Khashoggi, um processo pouco transparente

Jamal Khashoggi terá sido estrangulado pouco tempo depois de entrar no consulado da Arábia Saudita na Turquia, no dia 2 de outubro de 2018. Um relatório das Nações Unidas, divulgado em junho deste ano pela relatora especial sobre execuções extrajudiciais, sumárias ou arbitrárias, Agnes Callamard, concluiu que o jornalista foi vítima de “uma execução extrajudicial pela qual a Arábia Saudita é responsável à luz da lei de direitos humanos”. Durante a investigação, as autoridades de Riade nunca se mostraram disponíveis para cooperar.

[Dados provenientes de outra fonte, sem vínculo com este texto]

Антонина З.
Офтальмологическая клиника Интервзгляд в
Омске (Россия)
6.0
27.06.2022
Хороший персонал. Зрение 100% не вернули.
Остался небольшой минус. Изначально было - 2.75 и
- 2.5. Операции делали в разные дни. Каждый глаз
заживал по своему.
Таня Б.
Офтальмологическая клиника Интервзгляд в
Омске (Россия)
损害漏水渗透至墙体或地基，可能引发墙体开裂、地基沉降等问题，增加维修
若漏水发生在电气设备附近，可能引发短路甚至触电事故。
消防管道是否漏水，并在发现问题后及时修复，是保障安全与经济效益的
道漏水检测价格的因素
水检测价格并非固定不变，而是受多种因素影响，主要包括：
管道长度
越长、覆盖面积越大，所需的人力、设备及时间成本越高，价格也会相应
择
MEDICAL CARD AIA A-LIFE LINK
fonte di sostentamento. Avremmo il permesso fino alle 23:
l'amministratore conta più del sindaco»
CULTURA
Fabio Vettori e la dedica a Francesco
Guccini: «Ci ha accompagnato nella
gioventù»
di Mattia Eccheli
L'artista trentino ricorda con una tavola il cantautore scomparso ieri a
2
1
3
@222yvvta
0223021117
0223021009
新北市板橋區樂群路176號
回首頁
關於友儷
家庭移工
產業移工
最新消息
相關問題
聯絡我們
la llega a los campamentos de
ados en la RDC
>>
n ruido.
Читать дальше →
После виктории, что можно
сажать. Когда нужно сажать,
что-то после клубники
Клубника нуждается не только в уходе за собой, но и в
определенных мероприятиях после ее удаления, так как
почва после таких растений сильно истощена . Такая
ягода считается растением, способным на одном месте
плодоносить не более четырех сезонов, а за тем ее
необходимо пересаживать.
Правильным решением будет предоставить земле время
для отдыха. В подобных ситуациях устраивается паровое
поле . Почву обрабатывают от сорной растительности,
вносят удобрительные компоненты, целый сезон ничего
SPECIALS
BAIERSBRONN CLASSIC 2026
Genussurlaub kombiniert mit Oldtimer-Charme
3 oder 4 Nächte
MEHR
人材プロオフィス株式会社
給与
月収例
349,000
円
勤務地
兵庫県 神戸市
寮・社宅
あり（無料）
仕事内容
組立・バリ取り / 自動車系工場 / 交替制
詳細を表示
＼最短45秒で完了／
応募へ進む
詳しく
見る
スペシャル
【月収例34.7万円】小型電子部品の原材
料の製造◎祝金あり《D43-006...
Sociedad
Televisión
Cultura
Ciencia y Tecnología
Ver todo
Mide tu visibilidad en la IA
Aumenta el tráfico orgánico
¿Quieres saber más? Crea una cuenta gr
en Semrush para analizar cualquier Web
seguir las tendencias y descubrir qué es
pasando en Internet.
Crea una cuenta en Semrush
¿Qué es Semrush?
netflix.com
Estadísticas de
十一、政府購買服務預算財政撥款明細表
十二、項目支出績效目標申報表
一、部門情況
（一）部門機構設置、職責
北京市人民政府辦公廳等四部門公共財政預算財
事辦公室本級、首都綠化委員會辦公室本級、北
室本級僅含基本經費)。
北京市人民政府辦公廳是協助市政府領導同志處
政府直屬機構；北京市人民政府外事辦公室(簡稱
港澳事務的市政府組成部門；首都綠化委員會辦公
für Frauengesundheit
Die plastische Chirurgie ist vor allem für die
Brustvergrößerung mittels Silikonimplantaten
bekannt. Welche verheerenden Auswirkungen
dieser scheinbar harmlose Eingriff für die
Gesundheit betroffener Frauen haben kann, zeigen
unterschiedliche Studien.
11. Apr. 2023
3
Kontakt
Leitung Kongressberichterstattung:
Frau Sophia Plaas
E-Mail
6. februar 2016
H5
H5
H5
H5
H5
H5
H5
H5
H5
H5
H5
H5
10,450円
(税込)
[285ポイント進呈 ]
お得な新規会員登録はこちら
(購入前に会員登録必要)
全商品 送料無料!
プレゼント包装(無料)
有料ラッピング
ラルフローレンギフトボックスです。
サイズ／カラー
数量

O julgamento dos 11 suspeitos da morte de Khashoggi começou em janeiro, mas as sessões foram fechadas ao público e todo o processo carece de transparência. As autoridades sauditas não permitiram a monitorização independente do caso e cinco pessoas enfrentam a pena de morte, a pedido da acusação.

“A responsabilidade de Mohamed bin Salman pela morte de Jamal Khashoggi será apenas mais um golpe fracassado de relações públicas se não for seguido de ações significativas”

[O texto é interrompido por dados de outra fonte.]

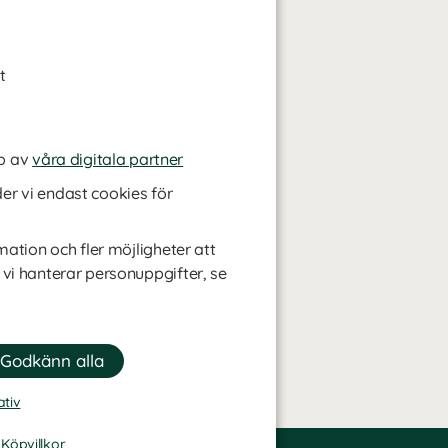
t
p av
våra digitala partner
r vi endast cookies för
mation och fler möjligheter att
 vi hanterar personuppgifter, se
ativ
-
Köpvillkor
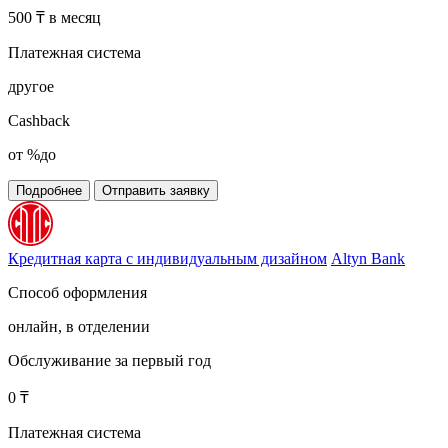
500 ₸ в месяц
Платежная система
другое
Cashback
от %до
Подробнее
Отправить заявку
Кредитная карта с индивидуальным дизайном
Altyn Bank
Способ оформления
онлайн, в отделении
Обслуживание за первый год
0 ₸
Платежная система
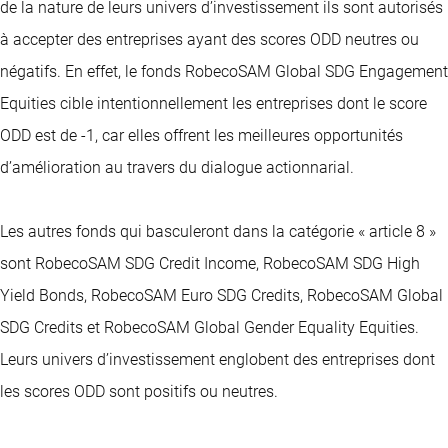
de la nature de leurs univers d’investissement ils sont autorisés
à accepter des entreprises ayant des scores ODD neutres ou
négatifs. En effet, le fonds RobecoSAM Global SDG Engagement
Equities cible intentionnellement les entreprises dont le score
ODD est de -1, car elles offrent les meilleures opportunités
d’amélioration au travers du dialogue actionnarial.
Les autres fonds qui basculeront dans la catégorie « article 8 »
sont RobecoSAM SDG Credit Income, RobecoSAM SDG High
Yield Bonds, RobecoSAM Euro SDG Credits, RobecoSAM Global
SDG Credits et RobecoSAM Global Gender Equality Equities.
Leurs univers d’investissement englobent des entreprises dont
les scores ODD sont positifs ou neutres.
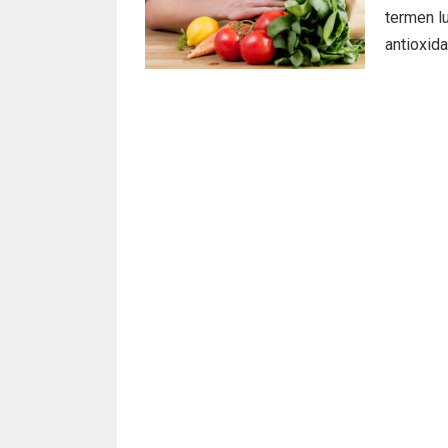
termen lu
antioxidan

Lynn Maalouf, diretora de investigação da Amnistia Internacional no Médio Oriente

Até ao momento, também não existe qualquer informação sobre a forma como a investigação foi realizada e se os suspeitos ​​tiveram acesso adequado a advogados. Desconhece-se ainda se os restos mortais de Khashoggi foram entregues à família.

Recentemente, o príncipe saudita Mohamed bin Salman admitiu responsabilidades na morte de Khashoggi. “Aconteceu sob a minha administração”, disse em entrevista a uma cadeia de televisão norte-americana.

“A responsabilidade de Mohamed bin Salman pela morte de Jamal Khashoggi será apenas mais um golpe fracassado de relações públicas se não for seguido de ações significativas, concretas e imediatas. Isso deve incluir o fim da repressão e a libertação de todos os defensores dos direitos humanos, por um lado, e o acesso rápido e sem limitações de monitores independentes de direitos humanos no país, inclusivamente para observar e monitorizar o julgamento”, afirma a diretora de investigação da Amnistia Internacional no Médio Oriente, Lynn Maalouf.

Voz pela liberdade

No primeiro ano após a morte de Jamal Khashoggi, ativistas sauditas que vivem no estrangeiro, apoiados pela Amnistia Internacional, lançam um podcast intitulado The Great Saudi Arabia (“A Grande Arábia Saudita”). O objetivo da iniciativa passa por mostrar que, apesar de a repressão ser uma realidade, as vozes que clamam liberdade jamais vão ser caladas.

“O podcast será uma poderosa plataforma para jornalistas, académicos e ativistas sauditas combaterem a campanha de propaganda e desinformação liderada pelo Estado. Vai envolver o povo, através de debates invulgares e livres, em questões como a participação dos cidadãos, o Estado de direito, o feminismo e outros temas relacionados com direitos humanos”, explica a académica e ativista Hala al-Dosari.